Guardatevi attorno: gente che passa con il rosso, che in macchina fa sedere i bambini davanti, che attraversa i binari con le cuffie dell’ipod – vedi quella poveretta che ci ha lasciato la pelle: l’accaduto mi addolora umanamente moltissimo, ma non posso non rilevare che ha fatto una stupidaggine di cui è rimasta vittima; automobilisti che si avventano sulle strisce pedonali… e quelli che parlano al telefonino o digitano sms o minkiate su facebook mentre guidano. Cretini che rischiano la propria vita insieme a quella degli altri, imbecilli “doc” secondo la definizione che ne dà Carlo M. Cipolla nel suo bellissimo “Le leggi fondamentali della stupidità umana”, in cui definisce l’imbecille come “un individuo che riesce a far del male agli altri e, contemporaneamente, a se stesso”.

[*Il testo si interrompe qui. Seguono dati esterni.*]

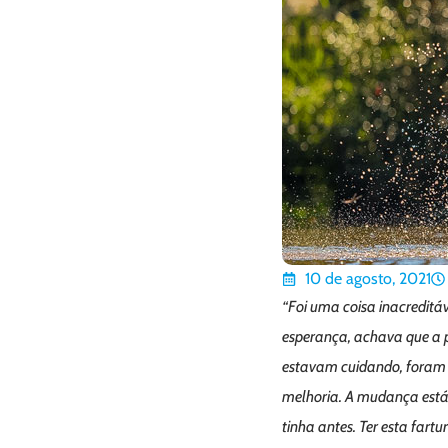
10 de agosto, 2021
“Foi uma coisa inacredit
esperança, achava que a po
estavam cuidando, foram c
melhoria. A mudança está 
tinha antes. Ter esta far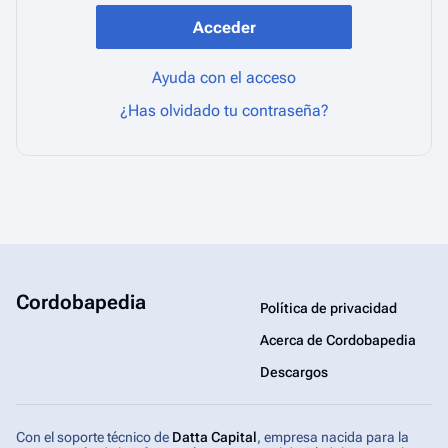
Acceder
Ayuda con el acceso
¿Has olvidado tu contraseña?
Cordobapedia
Política de privacidad
Acerca de Cordobapedia
Descargos
Con el soporte técnico de
Datta Capital
, empresa nacida para la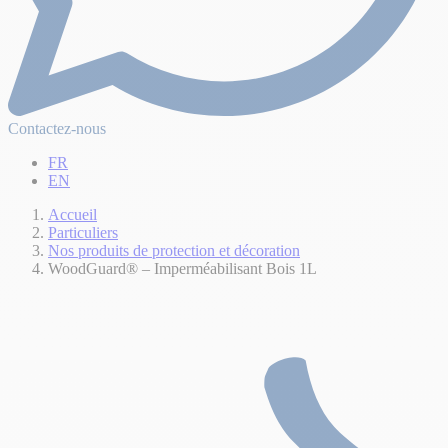
Contactez-nous
FR
EN
Accueil
Particuliers
Nos produits de protection et décoration
WoodGuard® – Imperméabilisant Bois 1L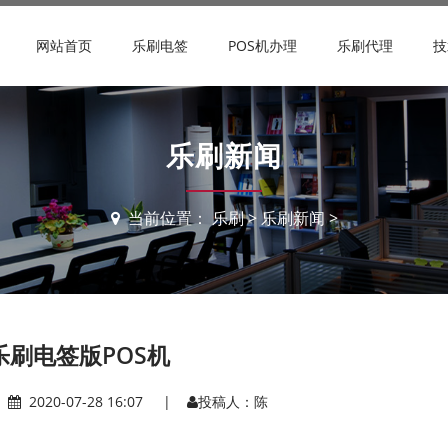
网站首页
乐刷电签
POS机办理
乐刷代理
技
乐刷新闻
当前位置：
乐刷
>
乐刷新闻
>
乐刷电签版POS机
|
2020-07-28 16:07 |
投稿人：陈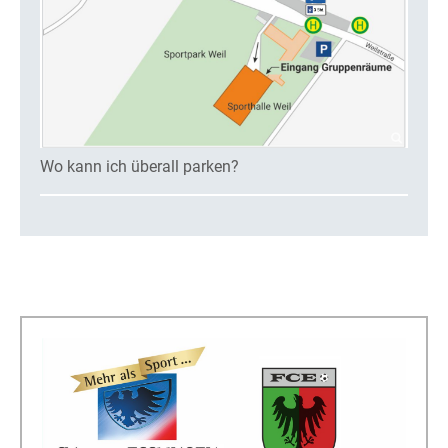
Wo kann ich überall parken?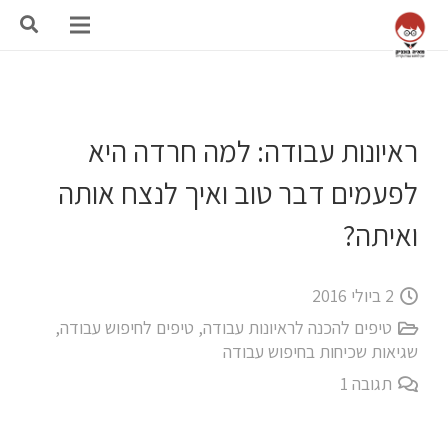
ראיונות עבודה: למה חרדה היא
לפעמים דבר טוב ואיך לנצח אותה
ואיתה?
2 ביולי 2016
טיפים להכנה לראיונות עבודה
,
טיפים לחיפוש עבודה
,
שגיאות שכיחות בחיפוש עבודה
תגובה
1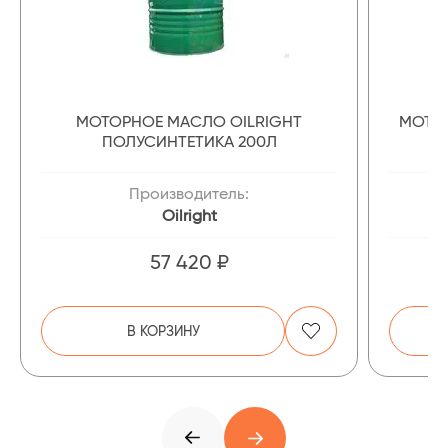
МОТОРНОЕ МАСЛО OILRIGHT
МОТОР
ПОЛУСИНТЕТИКА 200Л
Производитель:
Oilright
57 420 ₽
В КОРЗИНУ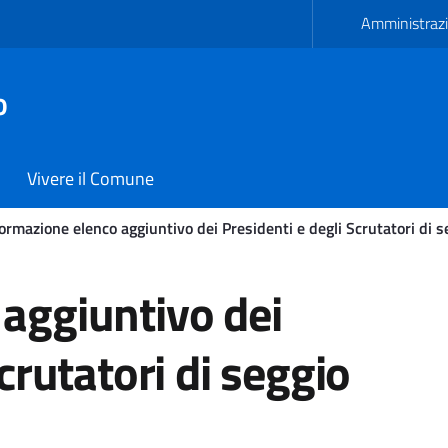
Amministrazi
o
Vivere il Comune
ormazione elenco aggiuntivo dei Presidenti e degli Scrutatori di s
untivo dei Presidenti e de
aggiuntivo dei
crutatori di seggio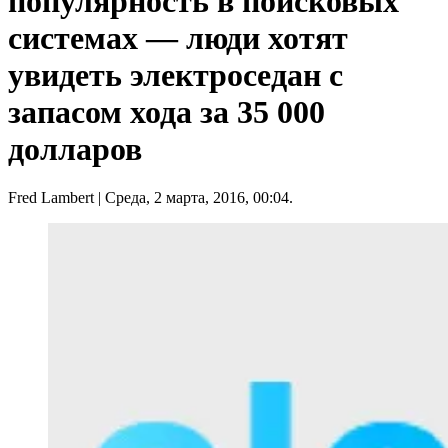
популярность в поисковых
системах — люди хотят
увидеть электроседан с
запасом хода за 35 000
долларов
Fred Lambert
| Среда, 2 марта, 2016, 00:04.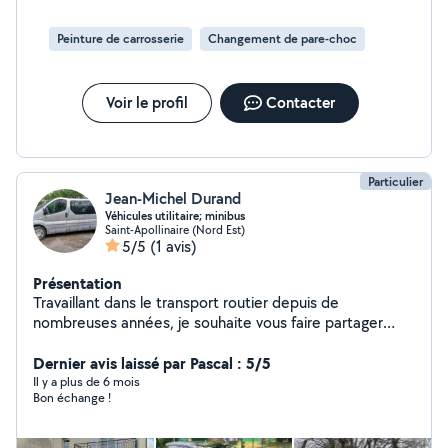
Peinture de carrosserie
Changement de pare-choc
Voir le profil
Contacter
Particulier
Jean-Michel Durand
Véhicules utilitaire; minibus
Saint-Apollinaire (Nord Est)
5/5
(1 avis)
Présentation
Travaillant dans le transport routier depuis de
nombreuses années, je souhaite vous faire partager
mes expériences et mes acquis en vous proposant la
location de mes neufs véhicules allant de la simple
Dernier avis laissé par Pascal : 5/5
voiture ainsi que l'utilitaire et le minibus. Mes objectifs
Il y a plus de 6 mois
Bon échange !
sont que vous puissiez être véhiculé en toute sécurité
et profiter ainsi pleinement de votre voyage . De plus,
nous souhaitons vous apporter le meilleur rapport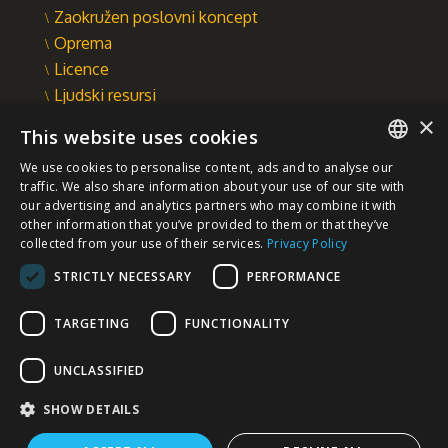
Zaokružen poslovni koncept
Oprema
Licence
Ljudski resursi
×
Integrisani sistem upravljanja
This website uses cookies
INTEGRAL INŽENJERING A.D.
We use cookies to personalise content, ads and to analyse our
Omladinska 44, 78250 Laktaši
SERBIAN
traffic. We also share information about your use of our site with
+387 (0)51 337 401
our advertising and analytics partners who may combine it with
other information that you’ve provided to them or that they’ve
/EN/
+387 (0)51 337 491
collected from your use of their services.
Privacy Policy
iicbl@integragrupa.com
STRICTLY NECESSARY
PERFORMANCE
www.integral.ba
TARGETING
FUNCTIONALITY
Sadržaj ovog sajta služi za istovremeno informisanje poslovne,
stručne i opšte javnosti.
Ne preuzimamo odgovornost za aktualnost, tačnost, potpunost i
UNCLASSIFIED
kvalitetu predočenih informacija.
Prihvatate da dobrovoljno pristupate sajtu i da ste isključivo i
lično odgovorni za vaše izbore, akcije i rezultate – sada i u
SHOW DETAILS
budućnosti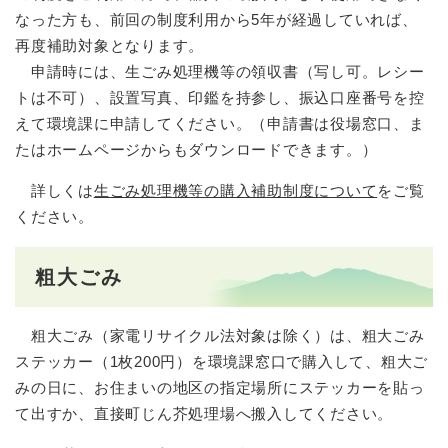
なった方も、前回の制度利用から5年が経過していれば、
再度補助対象となります。
申請時には、生ごみ処理機等の領収書（写し可。レシー
トは不可）、設置写真、印鑑を持参し、振込口座番号を控
えて環境課に申請してください。（申請書は役場窓口、ま
たはホームページからもダウンロードできます。）
詳しくは
生ごみ処理機等の購入補助制度について
をご覧
ください。
粗大ごみ
粗大ごみ（家電リサイクル法対象は除く）は、粗大ごみ
ステッカー（1枚200円）を環境課窓口で購入して、粗大ご
みの日に、お住まいの地区の指定場所にステッカーを貼っ
て出すか、直接町じん芥処理場へ搬入してください。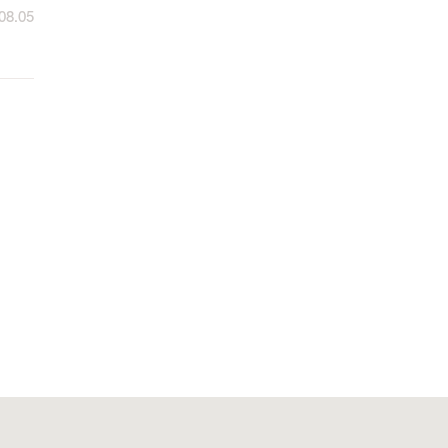
08.05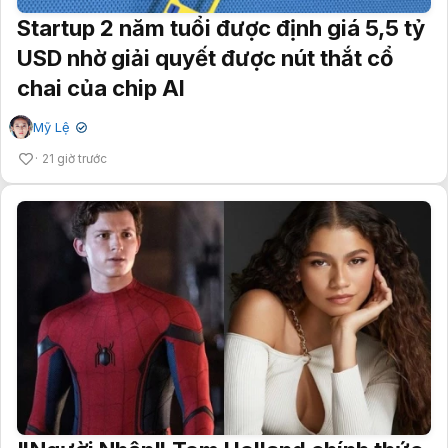
Startup 2 năm tuổi được định giá 5,5 tỷ
USD nhờ giải quyết được nút thắt cổ
chai của chip AI
Mỹ Lệ
✔
21 giờ trước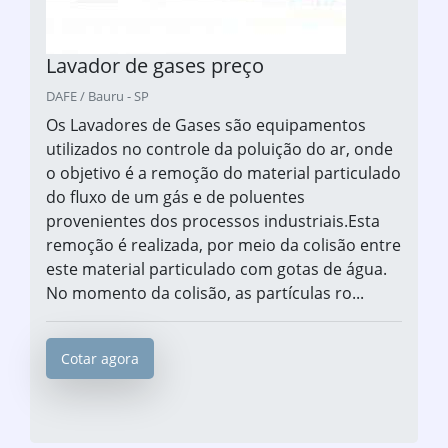
Lavador de gases preço
DAFE / Bauru - SP
Os Lavadores de Gases são equipamentos
utilizados no controle da poluição do ar, onde
o objetivo é a remoção do material particulado
do fluxo de um gás e de poluentes
provenientes dos processos industriais.Esta
remoção é realizada, por meio da colisão entre
este material particulado com gotas de água.
No momento da colisão, as partículas ro...
Cotar agora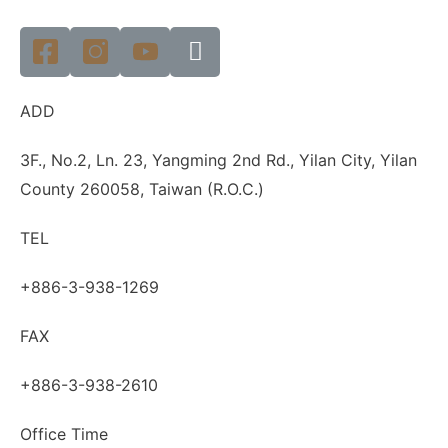
ADD
3F., No.2, Ln. 23, Yangming 2nd Rd., Yilan City, Yilan
County 260058, Taiwan (R.O.C.)
TEL
+886-3-938-1269
FAX
+886-3-938-2610
Office Time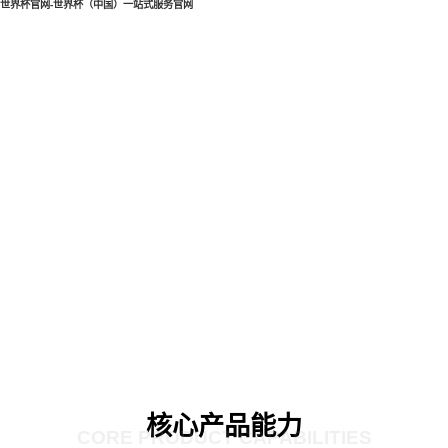
世界杯官网-世界杯（中国）一站式服务官网
核心产品能力
CORE PRODUCT CAPABILITIES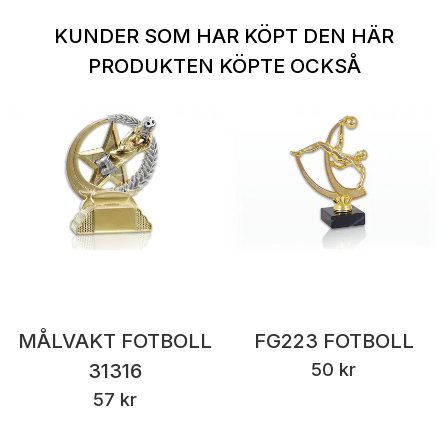
KUNDER SOM HAR KÖPT DEN HÄR
PRODUKTEN KÖPTE OCKSÅ
MÅLVAKT FOTBOLL
FG223 FOTBOLL
31316
50 kr
57 kr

Tutte persone che quando arrivano al pronto soccorso ferite, sfigurate, con arti sfracellati o al seguito delle vittime della loro idiozia – un pedone, un ciclista, un automobilista, certe volte il loro stesso bambino – si strappano i capelli e urlano “Ma come è stata possibile questa disgrazia, ma cooomeee!!!”.

Altro che disgrazia, pezzo di imbecille.

E quelli che buttano i pacchetti di sigarette dalle auto, si liberano perfino di vecchi materassi e divani agli angoli delle strade, lasciano la spiaggia una schifezza?

“Non sono imbecilli, sono stronzi” direte voi.

No, sono stronzi ma pure imbecilli, perchè poi si lamentano che le strade sono sporche e che la figlioletta è stata ferita da un pezzo di vetro nascosto nella sabbia.

Certo, se volessimo fare l’elenco degli imbecilli che incontriamo ogni giorno, non finiremmo più. Ci circondano, sono dappertutto: dietro lo sportello di un ufficio pubblico, in televisione e in radio, a scuola, in ospedale, alla riunione di condominio… imbecilli magari non proprio secondo la definizione Cipolliana, perché spesso riescono a far del male agli altri senza subire alcuna conseguenza essi stessi. E proprio per questo sono più odiosi.

La questione è seria, e per prenderla di petto c’è un solo rimedio: partire dalle mamme degli imbecilli eliminando la possibilità che procreino pargoletti che prima o poi (più prima che poi: ricordo piccoli imbecilli già alle elementari) creeranno problemi agli altri.

Ma come si fa a individuare una potenziale mamma di imbecille per evitare che rimanga incinta?

Aspetta, aspetta… qui stiamo a parlare di mamme, ma i papà? Tutte queste mamme incinte di imbecilli, chi le ingravida?

Eh già. Qui bisogna indagare.

E una volta scoperti i responsabili, oltre alla festa della mamma l’8 maggio e del papà il 19 marzo, potremo fare anche la “festa” alle mamme e ai papà.

Alle mamme e ai papà degli imbecilli, naturalmente.